Revendiquant depuis toujours la place du poète dans la société, et son bon droit à la reconnaissance publique, Eric Dubois déplie et explore une écriture pleine de formes concrètes usant des calembours, de métaphores subtiles pour dire les paradoxes et les contradictions de l’emprise du monde sur ses mouvements, ses humeurs, sur ce qui le lie et le relie au monde qui l’entoure et qu’il entoure aussi de sa poésie réaliste. Ses tertres de textes me plaisent, et me réjouissent chaque fois.

Il est dans ce poème
il m’écrit
C’est lui qui guide ma main
qui trouve les mots
Il me parle
Le mot est Dieu
Le mot est l’univers
Dieu est l’alphabet du silence

Aucun mot ne semble inutile, il est là, dépouillé, posé juste Il existe simplement. Il se dit et se dit lentement. On dirait des variations mélancoliques, voire des psalmodies, qui s’expriment sur un seul fil narratif pour dire la séparation, le bruit alentour, la peur, l’âme, le silence, la juxtaposition des situations. Les textes, toujours courts, savamment ourlés, sont des objets vivants, dont le sens explose sous nos yeux. On ferme les yeux parfois, on les prend à pleines mains et on les dit à voix haute. Chaque mot semble choisi avec soin, et s’égrène ainsi, sans cacophonie, pour dire la souffrance muette. Pourtant, le poète ne s’épanche pas. Ne se plaint pas. Sa voix vous reconnaît, parle pour vous, qui que vous soyez, voisin, conjoint, parent, vous-même. On peut sans mal la comprendre, elle est unique dans la poésie contemporaine française. Il s’agit d’un déshabillage de soi, de sublimation, de fantasmagorie pour dire les corps, l’environnement, le ciel, la réflexion existentielle de tout un chacun.
L’ensemble est sensuel, dépouillé, sans masque, presque anonyme. L’humain est pourtant terriblement présent, avec sa sentimentalité, son vécu, et toutes ces choses qu’il empoigne, et puis qu’il délaisse. Ce recueil de poésie sombre est une réussite. Merci à Eric Dubois d’exister.

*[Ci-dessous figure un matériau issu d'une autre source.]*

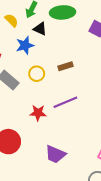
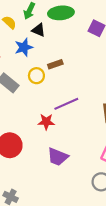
brown rectangle: (65, 66) -> (55, 64), moved
red star: (38, 113) -> (46, 122), moved

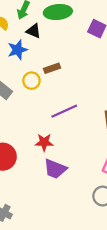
red star: (46, 122) -> (44, 142), moved

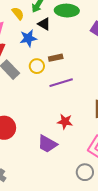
purple line: (64, 111) -> (61, 83), moved
red star: (44, 142) -> (65, 122), moved

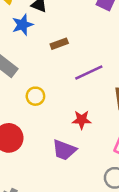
yellow circle: (37, 66) -> (35, 96), moved
purple line: (61, 83) -> (89, 72), moved

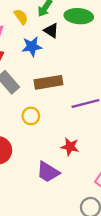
brown rectangle: (59, 44) -> (48, 82), moved, size x1.6

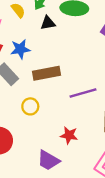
black triangle: (51, 31) -> (48, 23), turned -42
blue star: (32, 46) -> (20, 49), moved

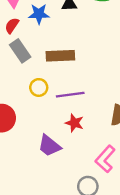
blue star: (20, 49) -> (39, 14), moved
purple line: (83, 93) -> (70, 95), moved

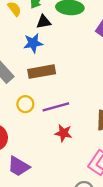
blue star: (39, 14) -> (33, 43), moved
purple trapezoid: (49, 146) -> (19, 166), moved

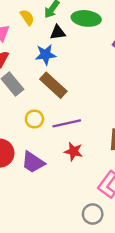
brown rectangle: (42, 72) -> (53, 85), turned 50
purple trapezoid: (19, 166) -> (33, 162), moved

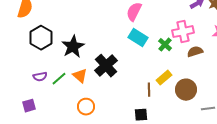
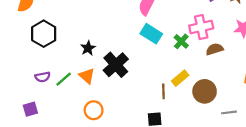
black star: (73, 47) -> (88, 48), moved, size x0.6

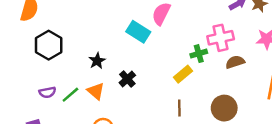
cyan rectangle: (151, 34) -> (138, 32), moved
green cross: (181, 41) -> (199, 54), turned 32
black cross: (116, 65) -> (127, 79), size x0.6
yellow rectangle: (180, 78) -> (183, 74), moved

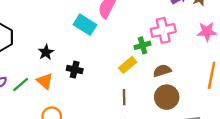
brown semicircle: (235, 62) -> (162, 71), moved
black cross: (127, 79) -> (75, 70), turned -35

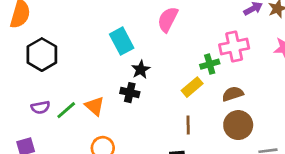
cyan rectangle: (85, 25) -> (122, 41), moved, turned 30
black star: (46, 52) -> (141, 69), moved

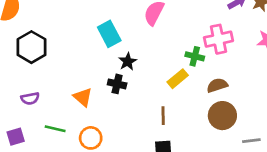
green cross: (210, 64) -> (195, 56), turned 30
green line: (66, 110) -> (55, 129), moved, turned 54
brown line: (188, 125) -> (163, 116), moved

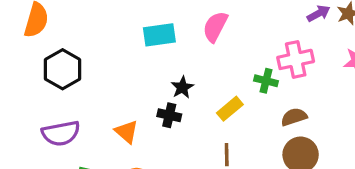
cyan rectangle: (109, 34) -> (159, 35), moved, turned -70
yellow rectangle: (178, 79) -> (230, 109), moved
purple semicircle: (30, 98) -> (61, 133), size x1.6

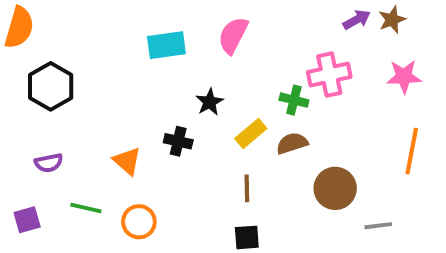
black star: (182, 87) -> (210, 102), moved
brown semicircle: (294, 117) -> (292, 143), moved
purple semicircle: (61, 133) -> (49, 163), size x0.6

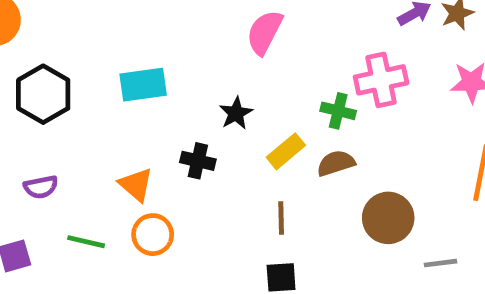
cyan rectangle: (166, 45) -> (143, 85), moved
orange circle: (139, 222) -> (153, 235), moved

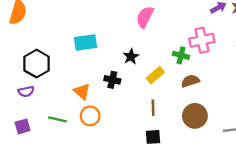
black hexagon: (43, 94) -> (37, 64), moved
brown semicircle: (336, 163) -> (190, 81), moved
purple semicircle: (41, 187) -> (26, 91), moved
brown circle: (388, 218) -> (195, 116), moved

Des mots toujours des mots à creuser dans ses pas.
Nous ne sommes que des pieds
écorchés sur la terre ferme
Des pieds qui croisent d’autres pieds
Des poèmes sanglants
qui avancent le long des routes
Des mots lourds de reproches
qui s’enlisent sur la terre ferme
Nulle mansuétude pour ces pieds
qui claudiquent
Qui s’en iront un jour les pieds devant
dans la terre ferme

Mais qui lira le dernier poème ?
Eric Dubois
Editions Publie.net
52 pages – 11,99 € ( papier) 2,99 € ( Ebook)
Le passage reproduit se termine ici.